Travis Satterfield, a Mississippi rice farmerspeaking on behalf of the U.S. Rice Producers Association and the USA Rice Federation, rejected the idea of a one-size-fits-all program for farmers across the nation.

“There is a great diversity in agriculture in this country,” Satterfield testified. “We have different crops, different farming practices, different rainfall seasons. I think it is very, very difficult to have one program that fits everybody…

“We need a program that is financially meaningful to producers. The best way to do that is have (each commodity) craft a program that best fits their needs.”

Satterfield was asked why crop insurance doesn’t work for rice as well as it does for other crops. “The first component I think in protection from crop insurance is yield. We do not have variability in yield that you have in other crops. As an irrigated crop, our yield is fairly constant.

“So, our main support from crop insurance would have to be a revenue-type program. It wouldn’t be so much a yield protectant but (be concerned with) a price component. That’s why we’ve grappled with trying to find a crop insurance program that would fit in a rice situation where there is a pretty standard yield. Variability in price is a big factor.”
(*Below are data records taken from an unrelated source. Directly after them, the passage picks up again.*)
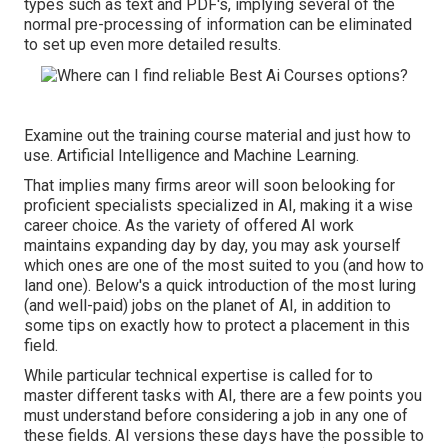
types such as text and PDF's, implying several of the
normal pre-processing of information can be eliminated
to set up even more detailed results.
Examine out the training course material and just how to
use. Artificial Intelligence and Machine Learning.
That implies many firms areor will soon belooking for
proficient specialists specialized in AI, making it a wise
career choice. As the variety of offered AI work
maintains expanding day by day, you may ask yourself
which ones are one of the most suited to you (and how to
land one). Below's a quick introduction of the most luring
(and well-paid) jobs on the planet of AI, in addition to
some tips on exactly how to protect a placement in this
field.
While particular technical expertise is called for to
master different tasks with AI, there are a few points you
must understand before considering a job in any one of
these fields. AI versions these days have the possible to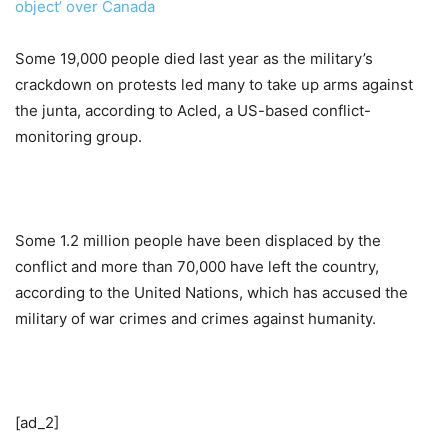
object’ over Canada
Some 19,000 people died last year as the military’s
crackdown on protests led many to take up arms against
the junta, according to Acled, a US-based conflict-
monitoring group.
Some 1.2 million people have been displaced by the
conflict and more than 70,000 have left the country,
according to the United Nations, which has accused the
military of war crimes and crimes against humanity.
[ad_2]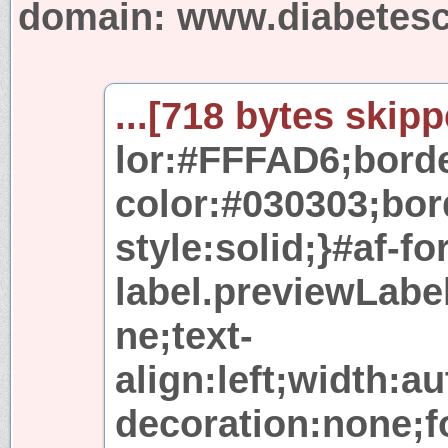
domain: www.diabetesc
...[718 bytes skipp
lor:#FFFAD6;borde
color:#030303;bor
style:solid;}#af-f
label.previewLabel
ne;text-
align:left;width:a
decoration:none;fo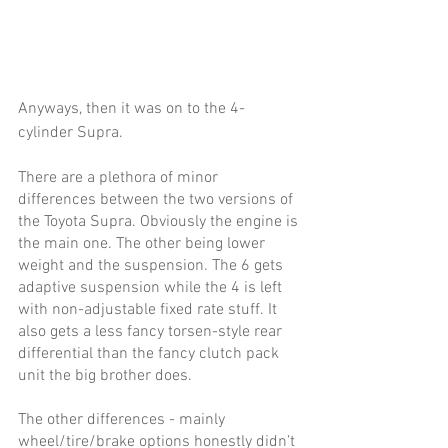
Anyways, then it was on to the 4-
cylinder Supra. 
There are a plethora of minor 
differences between the two versions of 
the Toyota Supra. Obviously the engine is 
the main one. The other being lower 
weight and the suspension. The 6 gets 
adaptive suspension while the 4 is left 
with non-adjustable fixed rate stuff. It 
also gets a less fancy torsen-style rear 
differential than the fancy clutch pack 
unit the big brother does. 
The other differences - mainly 
wheel/tire/brake options honestly didn’t 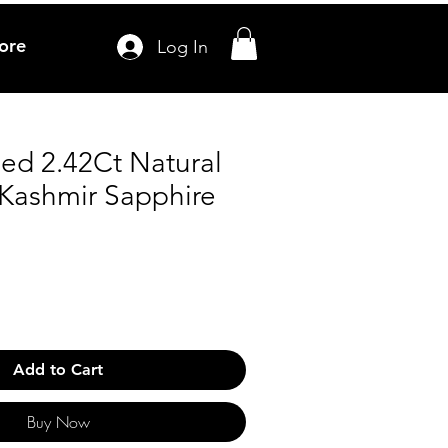
ore
Log In
ied 2.42Ct Natural
 Kashmir Sapphire
Add to Cart
Buy Now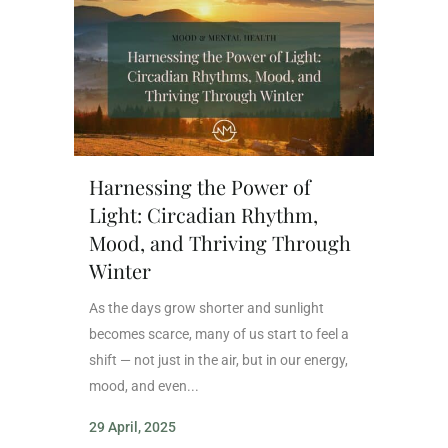
Harnessing the Power of
Light: Circadian Rhythm,
Mood, and Thriving Through
Winter
As the days grow shorter and sunlight
becomes scarce, many of us start to feel a
shift — not just in the air, but in our energy,
mood, and even...
29 April, 2025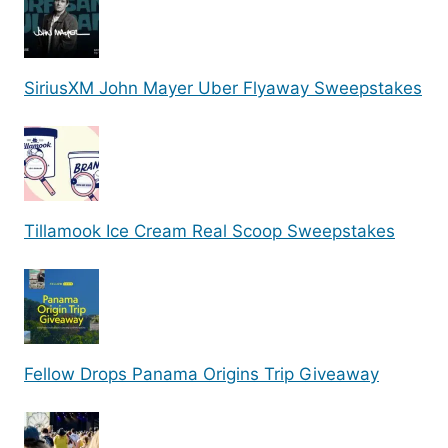
SiriusXM John Mayer Uber Flyaway Sweepstakes
Tillamook Ice Cream Real Scoop Sweepstakes
Fellow Drops Panama Origins Trip Giveaway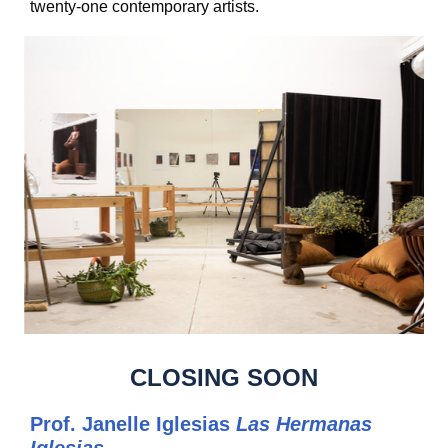
twenty-one contemporary artists.
CLOSING SOON
Prof. Janelle Iglesias
Las Hermanas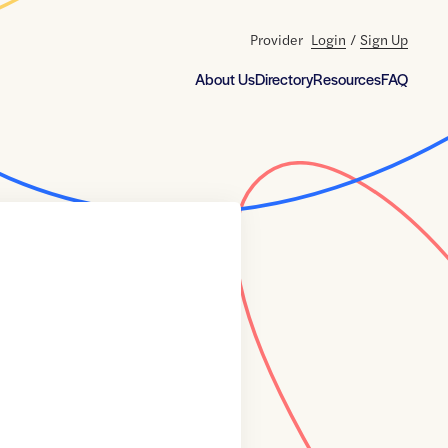
Provider
Login
/
Sign Up
About Us
Directory
Resources
FAQ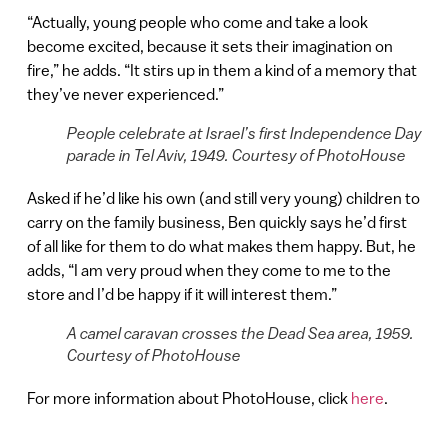
“Actually, young people who come and take a look
become excited, because it sets their imagination on
fire,” he adds. “It stirs up in them a kind of a memory that
they’ve never experienced.”
People celebrate at Israel’s first Independence Day
parade in Tel Aviv, 1949. Courtesy of PhotoHouse
Asked if he’d like his own (and still very young) children to
carry on the family business, Ben quickly says he’d first
of all like for them to do what makes them happy. But, he
adds, “I am very proud when they come to me to the
store and I’d be happy if it will interest them.”
A camel caravan crosses the Dead Sea area, 1959.
Courtesy of PhotoHouse
For more information about PhotoHouse, click
here
.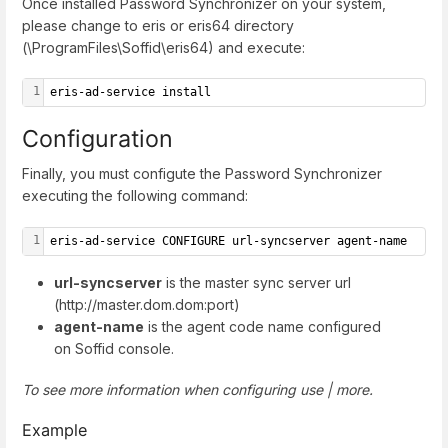
Once installed Password Synchronizer on your system,
please change to eris or eris64 directory
(\ProgramFiles\Soffid\eris64) and execute:
1
eris-ad-service install
Configuration
Finally, you must configute the Password Synchronizer
executing the following command:
1
eris-ad-service CONFIGURE url-syncserver agent-name
url-syncserver
is the master sync server url
(http://master.dom.dom:port)
agent-name
is the agent code name configured
on Soffid console.
To see more information when configuring use | more.
Example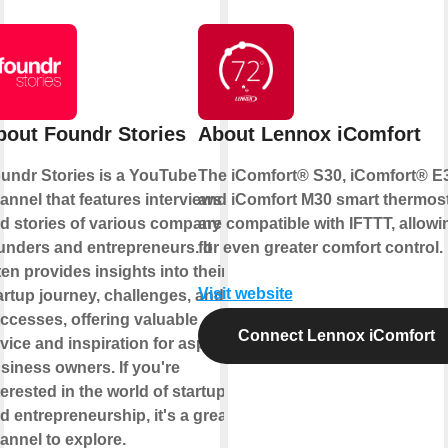
bout Foundr Stories
About Lennox iComfort
undr Stories is a YouTube
The iComfort® S30, iComfort® E
annel that features interviews
and iComfort M30 smart thermos
d stories of various company
are compatible with IFTTT, allowi
unders and entrepreneurs. It
for even greater comfort control.
ten provides insights into their
Visit website
artup journey, challenges, and
ccesses, offering valuable
Connect Lennox iComfort
vice and inspiration for aspiring
siness owners. If you're
terested in the world of startups
d entrepreneurship, it's a great
annel to explore.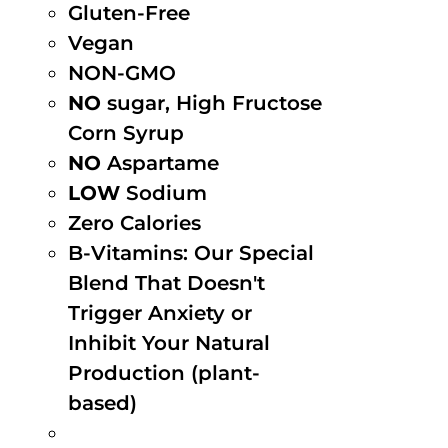
Gluten-Free
Vegan
NON-GMO
NO
sugar, High Fructose
Corn Syrup
NO
Aspartame
LOW
Sodium
Zero Calories
B-Vitamins: Our Special
Blend That Doesn't
Trigger Anxiety or
Inhibit Your Natural
Production (plant-
based)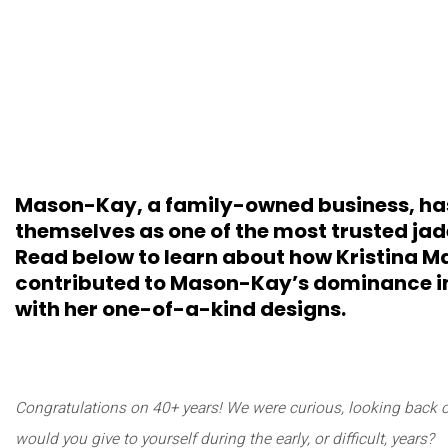
Mason-Kay, a family-owned business, ha
themselves as one of the most trusted jadei
Read below to learn about how Kristina M
contributed to Mason-Kay’s dominance in 
with her one-of-a-kind designs.
Congratulations on 40+ years! We were curious, looking back 
would you give to yourself during the early, or difficult, years?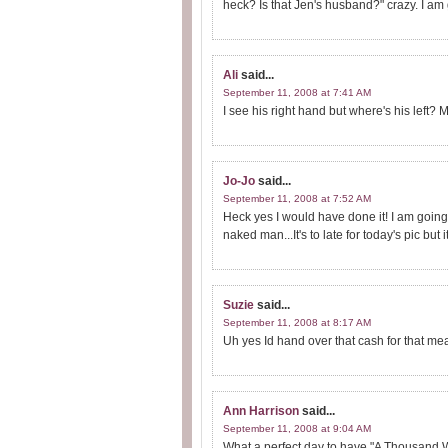
heck? Is that Jen's husband?" crazy. I am g
Ali
said...
September 11, 2008 at 7:41 AM
I see his right hand but where's his left
Jo-Jo
said...
September 11, 2008 at 7:52 AM
Heck yes I would have done it! I am going 
naked man...It's to late for today's pic but 
Suzie
said...
September 11, 2008 at 8:17 AM
Uh yes Id hand over that cash for that m
Ann Harrison
said...
September 11, 2008 at 9:04 AM
What a perfect day to have "A Thousand W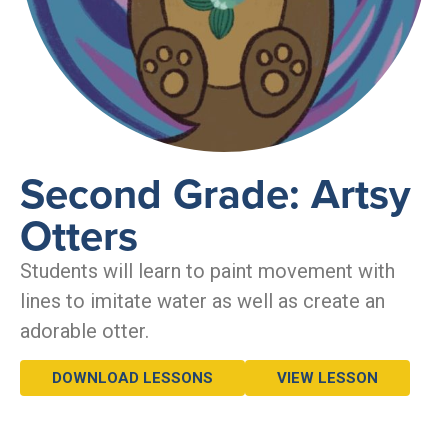
Second Grade: Artsy
Otters
Students will learn to paint movement with
lines to imitate water as well as create an
adorable otter.
DOWNLOAD LESSONS
VIEW LESSON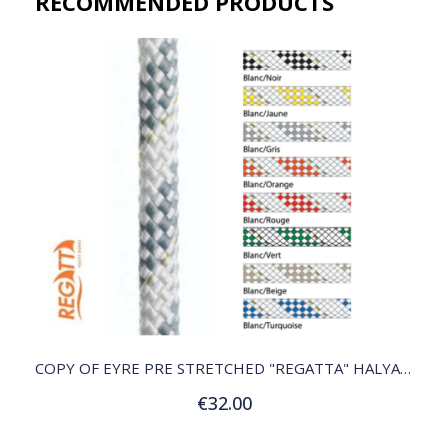
RECOMMENDED PRODUCTS​
QUICK VIEW
COPY OF EYRE PRE STRETCHED "REGATTA" HALYARD
€32.00
Customize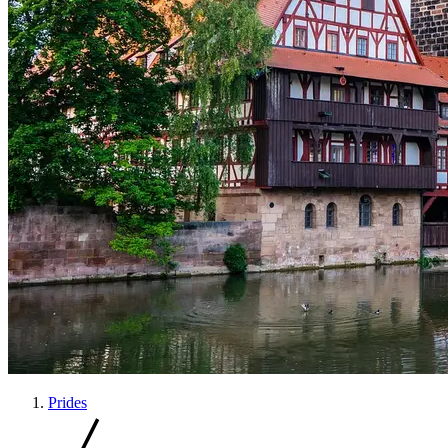
Prides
Stabenow said Louisiana rice growers “say ‘just open up Cuba and we’re fine.’ In California, rice growers are looking for a county-level revenue program. I’m wondering why that approach doesn’t work for rice growers in other regions.”

The big problem, answered Satterfield “is, basically, in the United States we have two types of rice. The Mid-South basically produces a long-grain rice. California produces a medium- or short-grain. Those are different types and go to different markets. The medium-grain rice has a more stable market and the long-grain market changes quite a bit.

“In order to craft a revenue program, you need a constant price – a situation you don’t have in long-grain rice like you do in medium-grain. So, even though it’s the same commodity, it’s (composed) of different types and there are different marketing situations. That’s why we have some differences of opinion in the rice industry.”